The story of the "pure white Jacob" has been told several times before and I
think I recall a story that Ed Bissell had "one" that Sponenberg thought
might have a "one spot piebald" ... which would be a tongue in cheek "S" since
the s piebald creates a spot. The dominant S white should be a white sheep
... keratin fibers being white ... the absence of activated cellular eumelanin
(black) ... more blue eyes in the population ... white feet .... white horn.
If albino, the eyes are pink or redish.

If there is any black around the eye or on the nape, it is an over active
piebald ... you can't hide piebald. Are there any black fibers or black skin?
But that is not to say one can find the gene that initiates the production
of eumelanin for the dominant Black but a specific gene can get "goofed up"
even at the dermis or follicle production level.
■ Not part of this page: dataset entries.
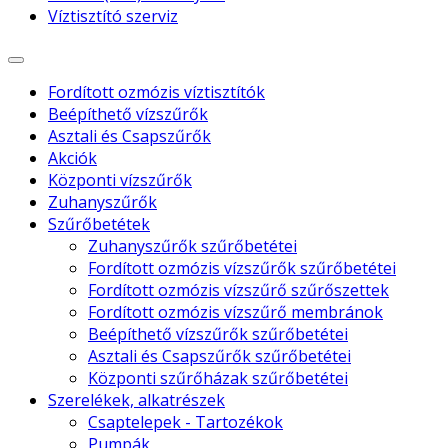
Víztisztító szerviz
Fordított ozmózis víztisztítók
Beépíthető vízszűrők
Asztali és Csapszűrők
Akciók
Központi vízszűrők
Zuhanyszűrők
Szűrőbetétek
Zuhanyszűrők szűrőbetétei
Fordított ozmózis vízszűrők szűrőbetétei
Fordított ozmózis vízszűrő szűrőszettek
Fordított ozmózis vízszűrő membránok
Beépíthető vízszűrők szűrőbetétei
Asztali és Csapszűrők szűrőbetétei
Központi szűrőházak szűrőbetétei
Szerelékek, alkatrészek
Csaptelepek - Tartozékok
Pumpák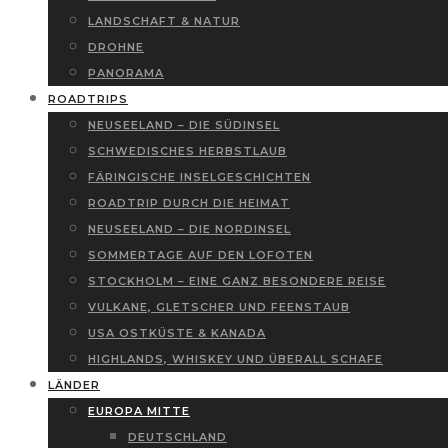
LANDSCHAFT & NATUR
DROHNE
PANORAMA
ROADTRIPS
NEUSEELAND – DIE SÜDINSEL
SCHWEDISCHES HERBSTLAUB
FÄRINGISCHE INSELGESCHICHTEN
ROADTRIP DURCH DIE HEIMAT
NEUSEELAND – DIE NORDINSEL
SOMMERTAGE AUF DEN LOFOTEN
STOCKHOLM – EINE GANZ BESONDERE REISE
VULKANE, GLETSCHER UND FEENSTAUB
USA OSTKÜSTE & KANADA
HIGHLANDS, WHISKEY UND ÜBERALL SCHAFE
LÄNDER
EUROPA MITTE
DEUTSCHLAND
When one produces and all white lamb one might look for black skin ... any
black fiber. Note the observations, parents... and try to duplicate it, and
parentage. Also breed the "white Jacob" to a Jacob to see if the evidence of
the recessive gene shows up in the offspring. Few people breed culls, why?
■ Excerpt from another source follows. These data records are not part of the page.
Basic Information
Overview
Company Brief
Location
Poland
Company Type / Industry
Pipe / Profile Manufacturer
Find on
Perhaps the lambs are from registered parents (a requirement that they be
marked to meet a breed standard) ... has it happened before or are all
offspring from the parentage registered or are offspring selected to be registered.
This later situation often blurring the principle that a breed consistently
reproduces its type. The apparent looks masking the real genotype.
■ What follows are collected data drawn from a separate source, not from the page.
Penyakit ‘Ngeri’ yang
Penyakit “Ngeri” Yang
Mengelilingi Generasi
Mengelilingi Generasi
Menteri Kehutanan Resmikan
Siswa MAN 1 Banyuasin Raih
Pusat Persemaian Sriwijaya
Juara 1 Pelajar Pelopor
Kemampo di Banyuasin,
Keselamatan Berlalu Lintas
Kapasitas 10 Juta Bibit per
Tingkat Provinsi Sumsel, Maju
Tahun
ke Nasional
I hope this contributes something to understanding. My bias is against
white Jacobs but that does not stop me from trying to understand why they arise
from time to time. I just haven't personnaly seen a white Jacob in person
(although I've seen a number of hornless Jacobs) and I have not heard of anyone
following up on the issue.

Fred Horak
St. Jude's Farm
1165 E. Lucas Road
Lucas, TX 75002





Has anyone else seen one of these "white Jacobs"?